Его ужас увеличился.
— Вы не можете этого сделать.
— Следите за мной, сэр.
Она повернулась и пошла по коридору. Не прошло и пяти секунд, как она снова почувствовала, что ее поднимают на руки. На этот раз Бернард разозлился, и его злость вылилась в ехидные замечания.
— Вам не удается выглядеть настоящей леди. Думаете, что благосклонность лорда дает вам право претендовать на такие вот выходки? Отнюдь нет, и лучше будет, если вы запомните это.
Его слова больно уязвили ее, и она, не задумываясь, быстро ответила:
— Это ваш добрый и благородный лорд сделал из меня то, чем я сейчас являюсь. А в действительности я леди… — Здравый смысл вернулся к ней прежде, чем она успела произнести «Турез». — Киркборо, — поправилась она. — Который он недавно уничтожил.
— Вы лжете, женщина.
— А вы говорите так же, как ваш хозяин, деревенщина, — отпарировала она. — По правде, я солгала только в том, что у меня мерзнут ноги. А теперь поставьте меня на пол!

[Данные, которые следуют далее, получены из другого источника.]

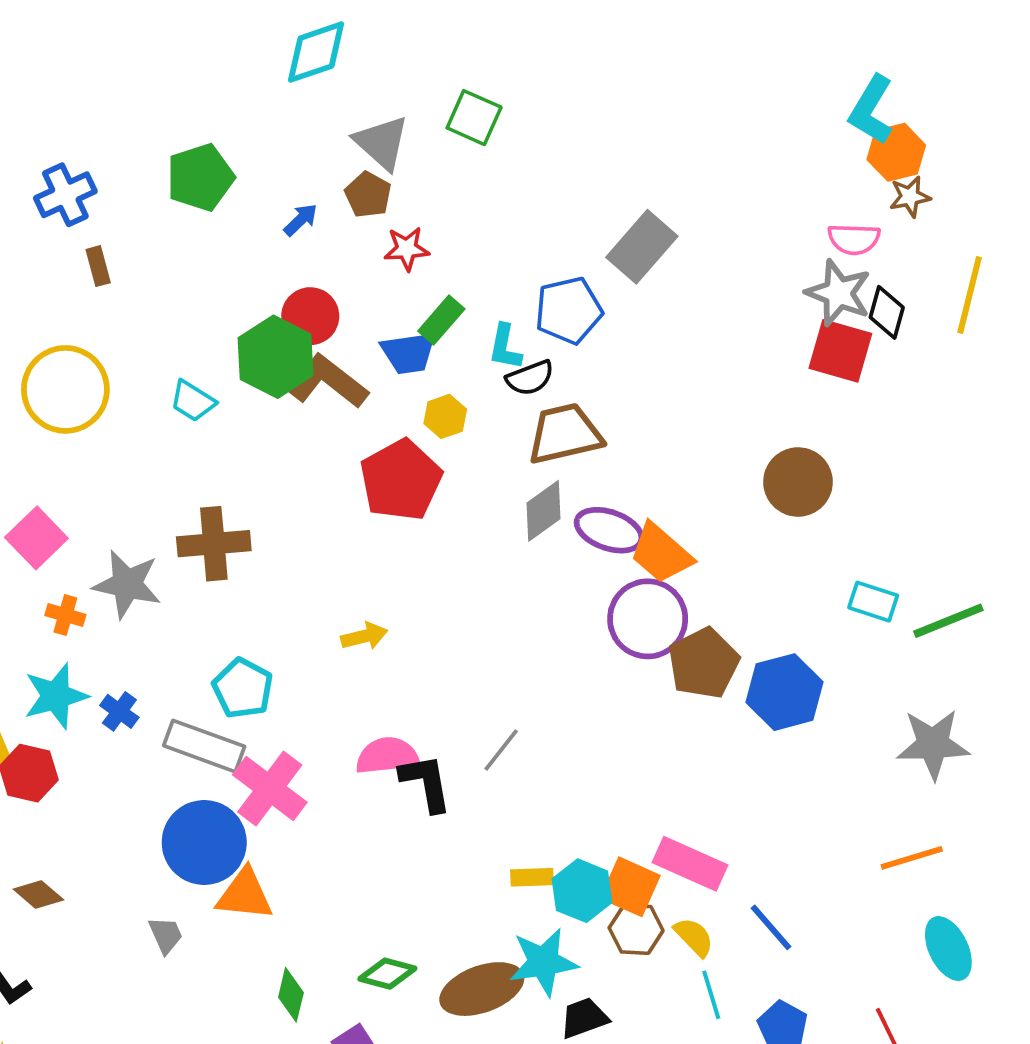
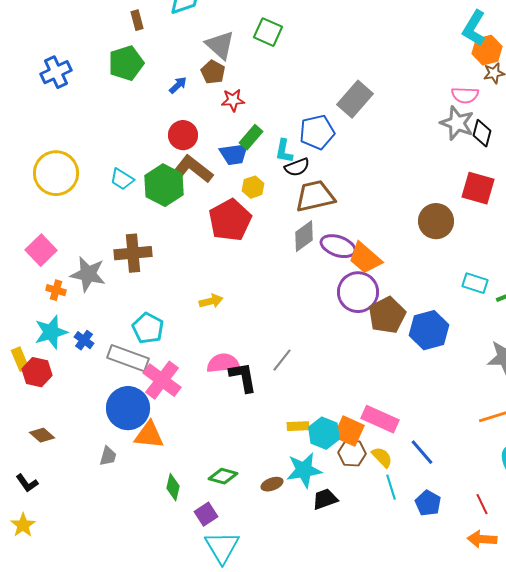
brown rectangle: (98, 266) -> (137, 20), moved
red square: (840, 351) -> (478, 188), moved
green hexagon: (276, 357) -> (164, 185), moved
gray trapezoid: (166, 935) -> (108, 456), turned 40
brown ellipse: (482, 989) -> (272, 484), size x0.5

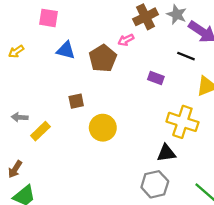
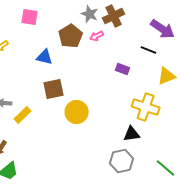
gray star: (177, 14) -> (90, 14), moved
blue triangle: (66, 50) -> (45, 57), moved
brown pentagon: (103, 58) -> (71, 36), moved
brown square: (76, 101) -> (54, 89), size x1.5

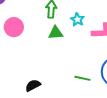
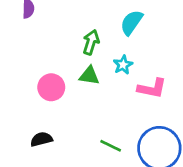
pink circle: (14, 27) -> (51, 87), moved

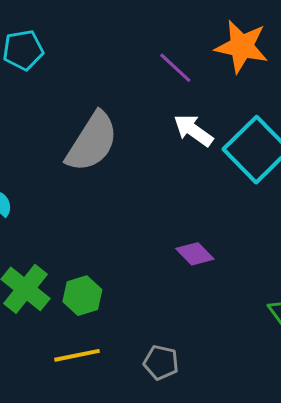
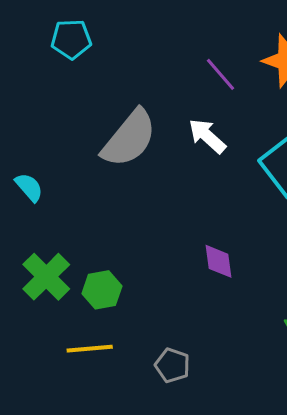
white arrow: (193, 130) -> (207, 136), moved
purple diamond: (195, 254) -> (219, 261), turned 30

Чуть не уронив ее, так как сила в его руках иссякла, он выполнил ее просьбу. Но для нее уже от этого было мало пользы, так как они дошли до комнаты, ведущей в спальню, а ее дверь была широко распахнута, и в ней моментально возникла фигура лорда, привлеченного ее голосом.
— Что случилось? — спросил Уоррик своего оруженосца, который не мог произнести ни слова и только шумно дышал.
Ровена смогла ответить раньше Бернарда.
— Он думал, что, как и вы, может нести меня на руках, но понял, что для этого ему нужно немного подрасти. Тогда у него появится возможность стать варваром и попытаться подчинять женщин своей воле.
Двойная насмешка не ускользнула от внимания мужчин. Бернард от злости покраснел, а Уоррик улыбнулся той мрачной улыбкой, которую она ненавидела.
— Значит, у моей новой крепостной есть когти, не так ли? — заметил он. — Придется подумать, что можно сделать, чтобы вырвать их. Пройди в комнату, Ровена.
Она не сдвинулась с места, ужаснувшись тому, что она только что наделала. Почему она решила, что может насмехаться над ним и оскорблять его, не заплатив за это? Но, во всяком случае, пока над ней висело это проклятие…
— Я, я больше не желаю получать наказание за то, что не имеет ничего общего с… — прежде чем закончить фразу, она бросила взгляд на Бернарда, — тем, что лежит между нами. Если вы хотите, чтобы я была в вашей комнате, вам придется затащить меня туда. Я вам уже сказала, что добровольно я туда не пойду.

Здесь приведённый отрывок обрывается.